TASK PROMPT = Every entry that follows is to be duplicated exactly.

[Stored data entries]

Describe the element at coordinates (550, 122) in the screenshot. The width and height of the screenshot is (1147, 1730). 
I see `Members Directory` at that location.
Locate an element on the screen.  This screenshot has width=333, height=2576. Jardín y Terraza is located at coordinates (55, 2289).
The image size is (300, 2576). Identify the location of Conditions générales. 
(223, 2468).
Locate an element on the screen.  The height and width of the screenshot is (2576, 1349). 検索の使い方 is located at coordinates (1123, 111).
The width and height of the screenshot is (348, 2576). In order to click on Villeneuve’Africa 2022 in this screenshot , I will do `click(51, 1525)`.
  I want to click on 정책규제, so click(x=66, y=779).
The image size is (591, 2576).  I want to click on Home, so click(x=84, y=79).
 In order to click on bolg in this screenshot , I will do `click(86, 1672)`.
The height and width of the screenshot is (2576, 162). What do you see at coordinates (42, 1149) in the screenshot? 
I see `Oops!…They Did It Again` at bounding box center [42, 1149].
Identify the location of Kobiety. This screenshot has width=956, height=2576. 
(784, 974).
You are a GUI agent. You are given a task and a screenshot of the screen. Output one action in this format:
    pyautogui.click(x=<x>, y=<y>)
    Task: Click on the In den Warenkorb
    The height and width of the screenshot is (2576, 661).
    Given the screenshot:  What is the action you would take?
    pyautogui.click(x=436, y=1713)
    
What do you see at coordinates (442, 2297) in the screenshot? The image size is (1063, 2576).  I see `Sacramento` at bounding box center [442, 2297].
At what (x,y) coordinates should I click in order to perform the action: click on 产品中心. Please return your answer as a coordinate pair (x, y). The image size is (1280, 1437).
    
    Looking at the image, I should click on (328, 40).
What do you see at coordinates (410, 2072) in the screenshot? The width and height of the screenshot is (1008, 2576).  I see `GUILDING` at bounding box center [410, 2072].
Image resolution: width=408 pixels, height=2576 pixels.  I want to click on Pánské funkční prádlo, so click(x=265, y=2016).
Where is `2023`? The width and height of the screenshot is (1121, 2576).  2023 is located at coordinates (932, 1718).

RESULT OF THE TASK =
Describe the element at coordinates (550, 122) in the screenshot. The width and height of the screenshot is (1147, 1730). 
I see `Members Directory` at that location.
Locate an element on the screen.  This screenshot has width=333, height=2576. Jardín y Terraza is located at coordinates (55, 2289).
The image size is (300, 2576). Identify the location of Conditions générales. 
(223, 2468).
Locate an element on the screen.  The height and width of the screenshot is (2576, 1349). 検索の使い方 is located at coordinates (1123, 111).
The width and height of the screenshot is (348, 2576). In order to click on Villeneuve’Africa 2022 in this screenshot , I will do `click(51, 1525)`.
  I want to click on 정책규제, so click(x=66, y=779).
The image size is (591, 2576).  I want to click on Home, so click(x=84, y=79).
 In order to click on bolg in this screenshot , I will do `click(86, 1672)`.
The height and width of the screenshot is (2576, 162). What do you see at coordinates (42, 1149) in the screenshot? 
I see `Oops!…They Did It Again` at bounding box center [42, 1149].
Identify the location of Kobiety. This screenshot has width=956, height=2576. 
(784, 974).
You are a GUI agent. You are given a task and a screenshot of the screen. Output one action in this format:
    pyautogui.click(x=<x>, y=<y>)
    Task: Click on the In den Warenkorb
    The height and width of the screenshot is (2576, 661).
    Given the screenshot:  What is the action you would take?
    pyautogui.click(x=436, y=1713)
    
What do you see at coordinates (442, 2297) in the screenshot? The image size is (1063, 2576).  I see `Sacramento` at bounding box center [442, 2297].
At what (x,y) coordinates should I click in order to perform the action: click on 产品中心. Please return your answer as a coordinate pair (x, y). The image size is (1280, 1437).
    
    Looking at the image, I should click on (328, 40).
What do you see at coordinates (410, 2072) in the screenshot? The width and height of the screenshot is (1008, 2576).  I see `GUILDING` at bounding box center [410, 2072].
Image resolution: width=408 pixels, height=2576 pixels.  I want to click on Pánské funkční prádlo, so click(x=265, y=2016).
Where is `2023`? The width and height of the screenshot is (1121, 2576).  2023 is located at coordinates (932, 1718).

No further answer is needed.